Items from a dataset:
----
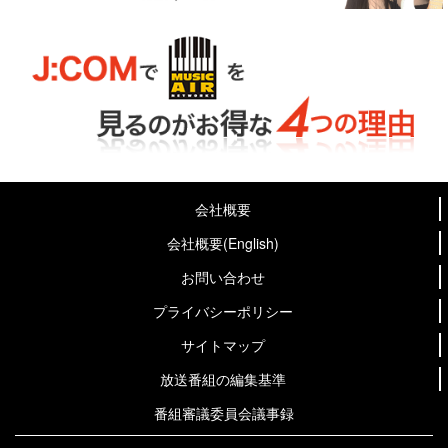
会社概要
会社概要(English)
お問い合わせ
プライバシーポリシー
サイトマップ
放送番組の編集基準
番組審議委員会議事録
----
*WHAT THE TASK REQUIRES:* Output every record exactly, minus the pictures.

*RESULT FOR THIS TASK:*
会社概要
会社概要(English)
お問い合わせ
プライバシーポリシー
サイトマップ
放送番組の編集基準
番組審議委員会議事録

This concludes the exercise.